Wakil Menteri Agama (Wamenag) Zainut Tauhid Sa'adi mengatakan polisi saat ini sedang memproses kasus Bahar Smith (BS) yang diduga ucapannya mengandung ujaran kebencian dan unsur kebohongan publik. Dia mendukung langkah penegakan hukum oleh kepolisian.
Zainut mengatakan, Indonesia adalah negara hukum. Maka, equality before the law atau asas persamaan di depan hukum harus diterapkan. Siapa pun yang bersalah harus bertanggung jawab di depan hukum.
"Proses penegakan hukum (law enforcement) yang sesuai dengan peraturan perundang-undangan harus dilaksanakan demi tegaknya keadilan dan terjaminnya rasa keadilan di tengah masyarakat," katanya kepada wartawan, Rabu (5/1/2022).

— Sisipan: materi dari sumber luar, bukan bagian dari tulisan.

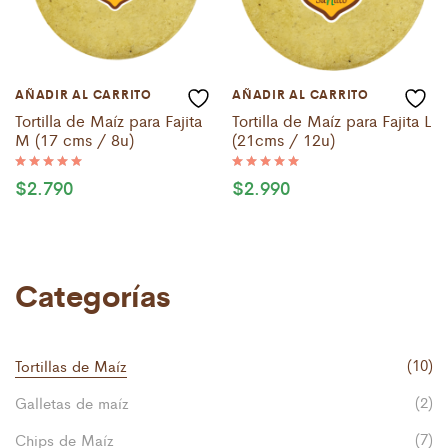
AÑADIR AL CARRITO
AÑADIR AL CARRITO
Tortilla de Maíz para Fajita
Tortilla de Maíz para Fajita L
M (17 cms / 8u)
(21cms / 12u)
$
2.790
$
2.990
Valorado
Valorado
con
con
5.00
5.00
de 5
de 5
Categorías
(10)
Tortillas de Maíz
(2)
Galletas de maíz
(7)
Chips de Maíz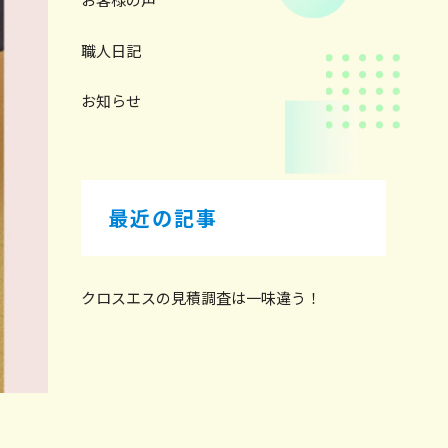
職人日記
お知らせ
最近の記事
クロスエスの見積調査は一味違う！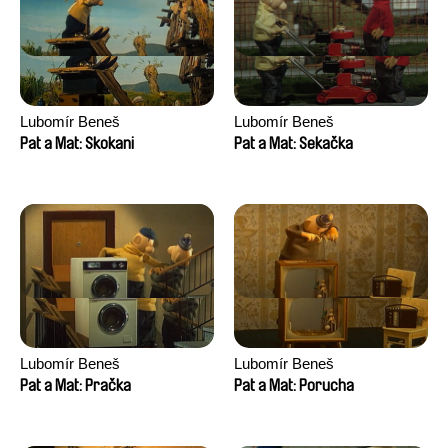
Lubomír Beneš
Lubomír Beneš
Pat a Mat: Skokani
Pat a Mat: Sekačka
Lubomír Beneš
Lubomír Beneš
Pat a Mat: Pračka
Pat a Mat: Porucha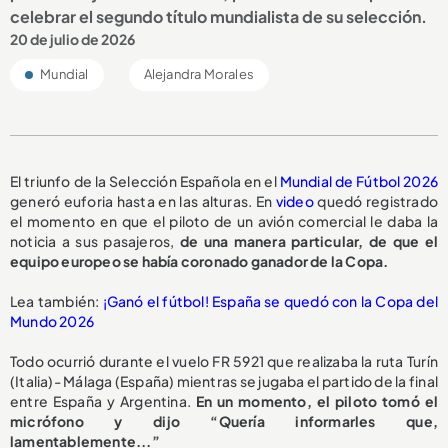
celebrar el segundo título mundialista de su selección.
20 de julio de 2026
Mundial
Alejandra Morales
El triunfo de la Selección Española en el
Mundial de Fútbol 2026
generó euforia hasta en las alturas. En
video
quedó registrado
el momento en que el piloto de un avión comercial le daba la
noticia a sus pasajeros,
de una manera particular, de que el
equipo europeo se había coronado ganador de la Copa.
Lea también:
¡Ganó el fútbol! España se quedó con la Copa del
Mundo 2026
Todo ocurrió durante el vuelo FR 5921 que realizaba la ruta Turín
(Italia)- Málaga (España) mientras se jugaba el partido de la final
entre España y Argentina.
En un momento, el piloto tomó el
micrófono y dijo “Quería informarles que,
lamentablemente...”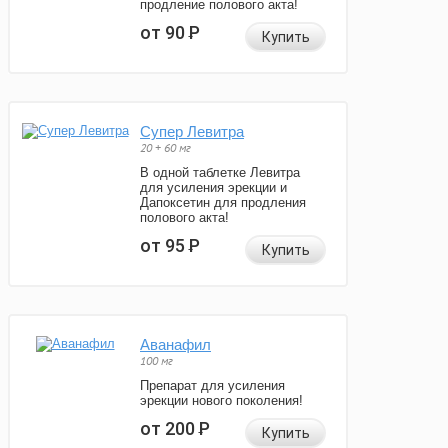
продление полового акта!
от 90
Р
Купить
Супер Левитра
20 + 60 мг
В одной таблетке Левитра
для усиления эрекции и
Дапоксетин для продления
полового акта!
от 95
Р
Купить
Аванафил
100 мг
Препарат для усиления
эрекции нового поколения!
от 200
Р
Купить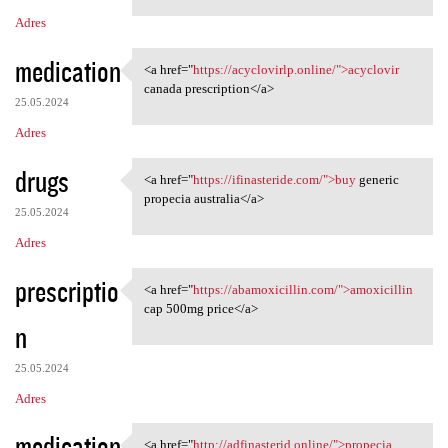
Adres
medication
<a href="
https://acyclovirlp.online/">acyclovir
<a href="https://acyclovirlp
canada prescription</a>
25.05.2024
Adres
drugs
<a href="
https://ifinasteride.com/">buy
generic
<a href="https://ifinasteride
propecia australia</a>
25.05.2024
Adres
prescriptio
<a href="
https://abamoxicillin.com/">amoxicillin
<a href="https:/
cap 500mg price</a>
n
25.05.2024
Adres
medication
<a href="
http://adfinasterid.online/">propecia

SCROLL TO CONTINUE WITH CONTENT
"Untuk hal tersebut saya mendukung langkah penegakan hukum oleh pihak kepolisian dan saya yakin polisi bekerja secara profesional, transparan dan menjunjung tinggi asas keadilan dan praduga tidak bersalah," sambung Zainut, yang juga menjabat Wakil Ketua Dewan Pertimbangan Majelis Ulama Indonesia (Wantim MUI) Pusat.
Belajar dari kasus yang menjerat Bahar Smith, Zainut mengimbau para penceramah agama atau pendakwah serta tokoh agama menjadikan mimbar ceramah sebagai ruang edukasi publik yang mencerahkan dan inspiratif. Setiap tokoh agama, ulama, habaib dan penceramah agama mengemban tugas mulia sebagai pewaris para nabi (waratsatul ambiya) untuk melaksanakan tugas mulia amar makruf nahi mungkar yakni mengajak kebaikan dan mencegah kemungkaran.
Menurut Zainut, ada pemahaman sementara orang yang salah terhadap tugas dakwah tersebut. Orang sering memahami tugas mulia tersebut secara keliru, seakan-akan kalau mengajak kebaikan itu dengan cara yang lemah lembut, sedangkan kalau mencegah kemungkaran itu harus dengan cara yang keras dan kasar.
"Pemahaman seperti itu adalah keliru dan tidak dibenarkan menurut agama. Baik amar makruf maupun nahi mungkar harus dilaksanakan dengan cara-cara yang baik, santun, berakhlak mulia dan tidak melanggar hukum dan norma susila," ucapnya.
"Tidak boleh atas nama mencegah kemungkaran (nahi mungkar) dengan kata-kata yang kasar, menebarkan ujaran kebencian, hoax, fitnah, adu domba dan teror atau ancaman yang membuat ketakutan pihak lain," sambungnya menegaskan.
Zainut menambahkan para penceramah agama hendaknya berdakwah dengan cara-cara yang hikmah, yaitu dengan penuh kebijaksanaan, mauidhah hasanah dengan pesan-pesan yang baik, dan mujadalah hasanah, yakni berdiskusi atau bertukar pikiran dengan cara yang santun dan bijak.
"Saya kira ketiga hal tersebut bersifat umum atau universal yang semua penceramah agama sudah sangat memahaminya, hanya tinggal penerapannya saja yang dibutuhkan kesadaran dan tanggung jawab," ucapnya.